In JMS we have Message Producer which creates/sends message and Message Consumer who actually consumes the message and probably do some action further.

The common messaging models in JMS are:

1) Publish-Subscribe Messaging
When multiple applications need to receive the same messages, Publish-Subscribe Messaging is used.
The main concept in this model is “topic”.
Publisher may send messages to a Topic, and all applications that are subscribed to the topic will receive the message.
Eg: Consider a stock quote application. The publisher would broadcast the updated stock quote (topic) and all the subscribers that are interested (subscribed) in the particular stock quote will receive it.

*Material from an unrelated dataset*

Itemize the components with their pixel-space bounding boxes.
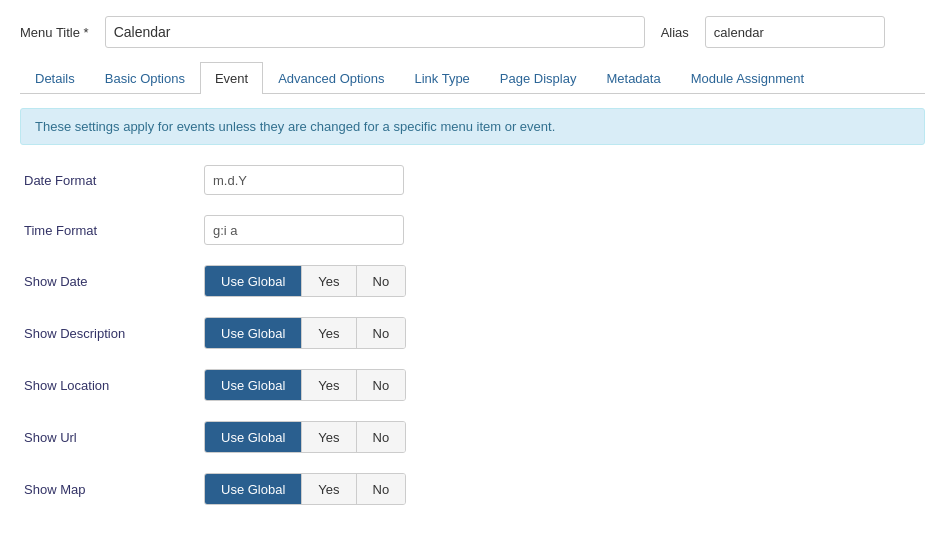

2) Point-To-Point Messaging (PTP)
The concept in this model is “queue”.
This is 1-1 where there is one sender and one receiver.
A queue sender (producer) sends a message to a specific queue. A queue receiver (consumer) receives messages from a specific queue.

WebLogic Clustering
Basics
• WebLogic Server provides clustering services for
WebApplications
EJB and RMI applications
JNDI
• Essential services of clustering:
LoadBalancing
Failover
• Underlying mechanism/protocol
Heartbeats and JNDI updates – Multicast (UDP)
Session replication –IP sockets(TCP)
JNDI state dump – http url connection

• J2EE spec does not mention about clustering.

So this is a value add on feature that most application server vendors provide.
Since the spec does not talk about it, each vendor would implement this in their own way. However the ultimate objectives are “loadbalancing and failover”.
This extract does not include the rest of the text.